Shock acquittal for elderly mobster in America
Vincent Asaro walked free after a jury reached the verdict at a Brooklyn racketeering trial.
He told reporters: “I was shocked, I was really shocked. I’ve got two years in, and I’m dying to get home.”
As he hopped into a waiting car, Asaro quipped to one of his lawyers: “Sam, don’t let them see the body in the trunk.”
It was a stunning defeat for the federal government in a courthouse where prosecutors have won convictions of major mob figures like Gambino family head John Gotti and Genovese crime boss Vincent ‘Chin’ Gigante over the years. The US attorney’s office declined to comment after the verdict.
Witnesses had portrayed Asaro as a throwback to an era when New York’s five organised crime families comprised a secret society that committed brazen crimes and settled scores with bloodshed. He managed to stay in the shadows for decades by adhering to the Mafia’s strict code of silence.
Asaro’s father and grandfather were members of the secretive Bonanno crime family, and he “was born into that life and he fully embraced it”, Assistant US Attorney Alicyn Cooley said in closing arguments.
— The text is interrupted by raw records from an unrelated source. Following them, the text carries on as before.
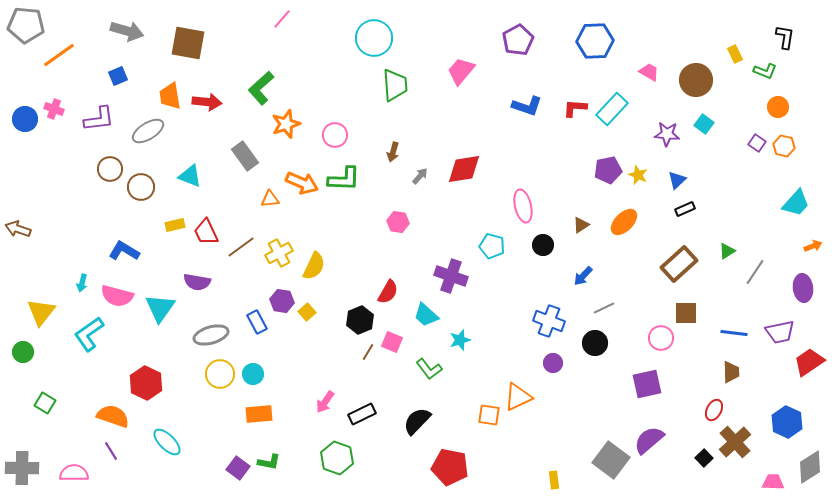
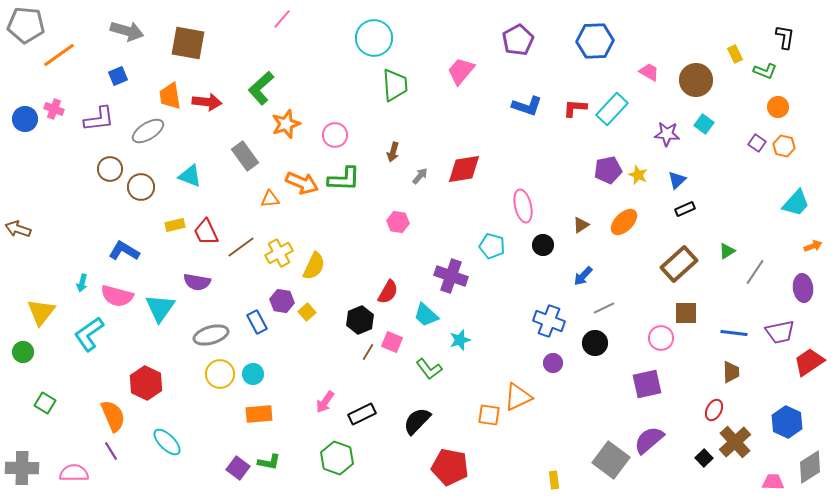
orange semicircle at (113, 416): rotated 48 degrees clockwise
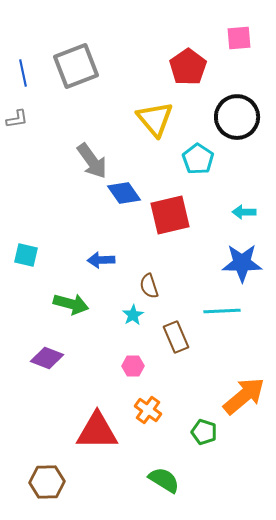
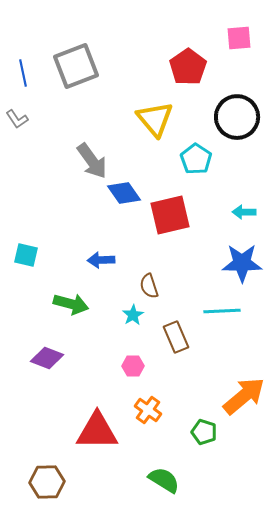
gray L-shape: rotated 65 degrees clockwise
cyan pentagon: moved 2 px left
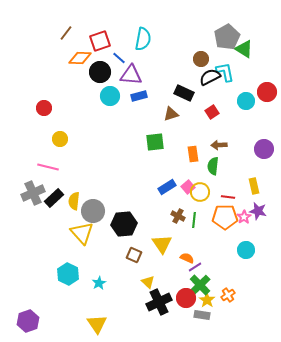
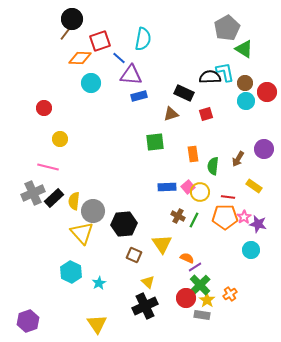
gray pentagon at (227, 37): moved 9 px up
brown circle at (201, 59): moved 44 px right, 24 px down
black circle at (100, 72): moved 28 px left, 53 px up
black semicircle at (210, 77): rotated 25 degrees clockwise
cyan circle at (110, 96): moved 19 px left, 13 px up
red square at (212, 112): moved 6 px left, 2 px down; rotated 16 degrees clockwise
brown arrow at (219, 145): moved 19 px right, 14 px down; rotated 56 degrees counterclockwise
yellow rectangle at (254, 186): rotated 42 degrees counterclockwise
blue rectangle at (167, 187): rotated 30 degrees clockwise
purple star at (258, 211): moved 13 px down
green line at (194, 220): rotated 21 degrees clockwise
cyan circle at (246, 250): moved 5 px right
cyan hexagon at (68, 274): moved 3 px right, 2 px up
orange cross at (228, 295): moved 2 px right, 1 px up
black cross at (159, 302): moved 14 px left, 4 px down
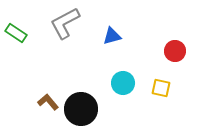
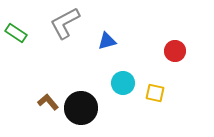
blue triangle: moved 5 px left, 5 px down
yellow square: moved 6 px left, 5 px down
black circle: moved 1 px up
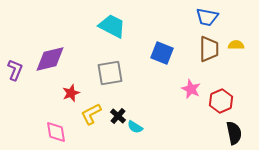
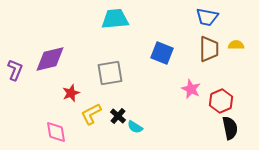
cyan trapezoid: moved 3 px right, 7 px up; rotated 32 degrees counterclockwise
black semicircle: moved 4 px left, 5 px up
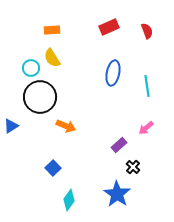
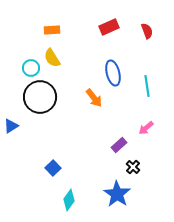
blue ellipse: rotated 25 degrees counterclockwise
orange arrow: moved 28 px right, 28 px up; rotated 30 degrees clockwise
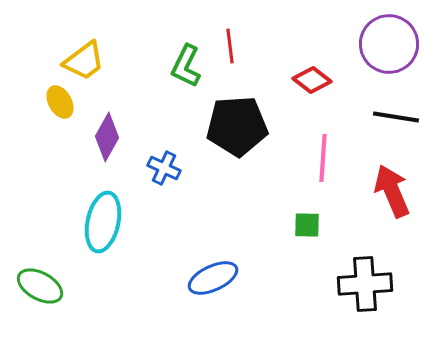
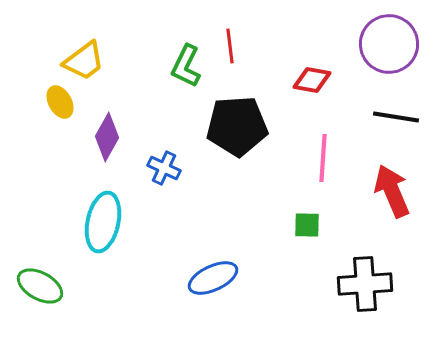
red diamond: rotated 27 degrees counterclockwise
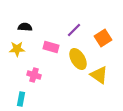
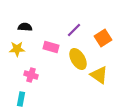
pink cross: moved 3 px left
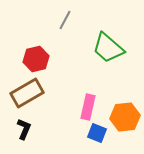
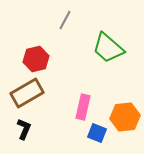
pink rectangle: moved 5 px left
His devotion to the Bonannos “was as permanent as the ’death before dishonour’ tattoo on his arm,” she added. At trial, prosecutors described how Asaro rose through the ranks and developed an “unbreakable bond” with the notorious James ‘Jimmy the Gent’ Burke, the late Lucchese crime family associate who organised the hold-up at the Lufthansa cargo terminal at Kennedy Airport in 1978.
Asaro’s cousin Gaspare Valenti testified that Asaro and Burke killed a suspected informant with a dog chain in 1969 before ordering Valenti to help bury the body.
Valenti also testified that Asaro drafted him for the Lufthansa heist, telling him: “Jimmy Burke has a big score at the airport coming up, and you’re invited to go.”
When he learned about the mountain of $100 bills and jewels taken from a Lufthansa vault, Asaro was “very happy, really euphoric”, Valenti said.
Asked what he thought of Valenti after the trial, Asaro said: “You don’t even want to know.”
Prosecutors claimed he collected $500,000 from the score but had a gambling problem and squandered it at the racetrack.